Côté droit de la route, c’est pas mal non plus lorsqu’une petite proue rocheuse, en contrebas du bitume, offre une belle avancée sur la calme mer ondulante et boisée de Tresquemoure. Le spot est ludique, agréable et désert. Il échoue sur un parking à deux niveaux, en forme de tête d’épingle, desservant d’une part la chapelle et, de l’autre, le mémorial. À l’initiative de Ambre, on commence notre visite par le petit édifice religieux.
LA CHAPELLE SAINTE-ANNE-DE-GOIRON
Une agréable rampe donne accès à ce petit site silencieux et confidentiel. L’ombre d’une histoire où le tragique côtoie la béatitude y plane discrètement. Le bâtiment aujourd’hui désert contemple le visiteur du haut de ses vantaux ouverts aux quatre vents âgés de mille ans. Elle est l’œuvre de ces ermites en mal de solitude divine qui, les premiers, ont su débusquer les bons spots pour dresser des chapelles comme nous, aujourd’hui, on déniche des bivouacs. La rumeur voudrait même que ceux de Saint-Anne soit les futurs bâtisseurs de Silvacane, un peu plus bas à La Roque-d’Anthéron. Reste que les paysans locaux y montaient en procession pour y appeler la pluie. On y descend avec Ambre comme deux archéologues fébriles à la recherche de trésors.
Une grille condamnant l’accès à l’unique nef met un terme à notre exaltation.
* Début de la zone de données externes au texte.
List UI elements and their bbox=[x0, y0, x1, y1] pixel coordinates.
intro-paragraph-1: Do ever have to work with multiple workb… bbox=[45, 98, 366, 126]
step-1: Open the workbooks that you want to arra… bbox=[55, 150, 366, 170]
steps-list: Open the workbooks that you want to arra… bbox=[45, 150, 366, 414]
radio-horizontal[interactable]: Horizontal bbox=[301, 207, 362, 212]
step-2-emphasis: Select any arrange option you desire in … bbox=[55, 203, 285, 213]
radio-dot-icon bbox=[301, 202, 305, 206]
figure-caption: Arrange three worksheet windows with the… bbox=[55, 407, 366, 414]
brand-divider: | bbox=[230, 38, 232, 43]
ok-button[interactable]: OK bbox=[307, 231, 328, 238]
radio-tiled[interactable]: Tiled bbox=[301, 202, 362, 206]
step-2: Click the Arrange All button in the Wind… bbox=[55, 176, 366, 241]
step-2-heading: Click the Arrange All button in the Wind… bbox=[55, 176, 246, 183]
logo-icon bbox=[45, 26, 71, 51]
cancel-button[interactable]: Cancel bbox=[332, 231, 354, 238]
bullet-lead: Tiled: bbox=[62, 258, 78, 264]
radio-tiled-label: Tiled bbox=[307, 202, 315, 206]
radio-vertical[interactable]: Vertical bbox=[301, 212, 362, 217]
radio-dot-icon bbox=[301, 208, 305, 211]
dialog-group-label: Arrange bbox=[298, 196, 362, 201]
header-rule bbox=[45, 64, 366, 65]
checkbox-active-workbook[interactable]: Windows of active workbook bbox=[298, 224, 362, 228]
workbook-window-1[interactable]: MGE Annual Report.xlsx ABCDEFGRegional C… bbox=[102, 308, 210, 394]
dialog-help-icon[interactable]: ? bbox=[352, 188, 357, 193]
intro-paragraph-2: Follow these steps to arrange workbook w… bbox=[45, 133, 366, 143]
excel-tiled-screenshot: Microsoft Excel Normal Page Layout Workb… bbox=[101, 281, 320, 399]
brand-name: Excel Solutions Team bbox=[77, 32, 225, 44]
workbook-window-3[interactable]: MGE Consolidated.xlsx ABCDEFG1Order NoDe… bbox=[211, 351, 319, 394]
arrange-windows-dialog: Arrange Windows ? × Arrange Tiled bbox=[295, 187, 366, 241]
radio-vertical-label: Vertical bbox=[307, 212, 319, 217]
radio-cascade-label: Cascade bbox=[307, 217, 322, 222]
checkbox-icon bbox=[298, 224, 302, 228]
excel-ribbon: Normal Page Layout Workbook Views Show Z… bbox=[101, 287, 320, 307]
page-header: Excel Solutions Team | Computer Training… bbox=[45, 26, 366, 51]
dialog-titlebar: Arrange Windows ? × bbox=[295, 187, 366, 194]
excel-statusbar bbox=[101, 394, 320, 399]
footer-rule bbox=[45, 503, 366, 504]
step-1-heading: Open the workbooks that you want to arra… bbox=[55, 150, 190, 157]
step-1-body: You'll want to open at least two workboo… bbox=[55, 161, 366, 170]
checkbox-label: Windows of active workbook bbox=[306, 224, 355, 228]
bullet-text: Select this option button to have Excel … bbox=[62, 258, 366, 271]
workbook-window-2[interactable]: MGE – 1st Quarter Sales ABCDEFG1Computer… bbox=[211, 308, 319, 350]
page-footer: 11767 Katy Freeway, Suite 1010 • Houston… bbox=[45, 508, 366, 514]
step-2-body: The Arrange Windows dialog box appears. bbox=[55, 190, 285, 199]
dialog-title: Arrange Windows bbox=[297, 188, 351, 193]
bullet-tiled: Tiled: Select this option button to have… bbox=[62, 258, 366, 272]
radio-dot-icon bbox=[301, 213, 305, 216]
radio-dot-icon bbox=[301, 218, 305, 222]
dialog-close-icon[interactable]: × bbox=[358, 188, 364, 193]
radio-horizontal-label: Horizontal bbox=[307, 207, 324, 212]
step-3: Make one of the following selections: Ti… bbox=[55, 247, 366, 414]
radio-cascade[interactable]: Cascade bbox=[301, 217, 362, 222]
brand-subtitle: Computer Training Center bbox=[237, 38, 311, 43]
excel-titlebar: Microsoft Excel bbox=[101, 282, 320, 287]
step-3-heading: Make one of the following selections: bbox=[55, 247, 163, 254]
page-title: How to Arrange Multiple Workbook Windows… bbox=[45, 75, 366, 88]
À l’intérieur, la poussière et le dénuement ne sont pas venus à bout de couleurs d’époque encore bien discernables. Le porche d’entrée, percé de deux accès en voûte, ainsi que les murets écroulés communiquant avec l’un deux, semblent avoir été ajoutés a posteriori. Peut-être lors de la restauration effectuée au 14è siècle ?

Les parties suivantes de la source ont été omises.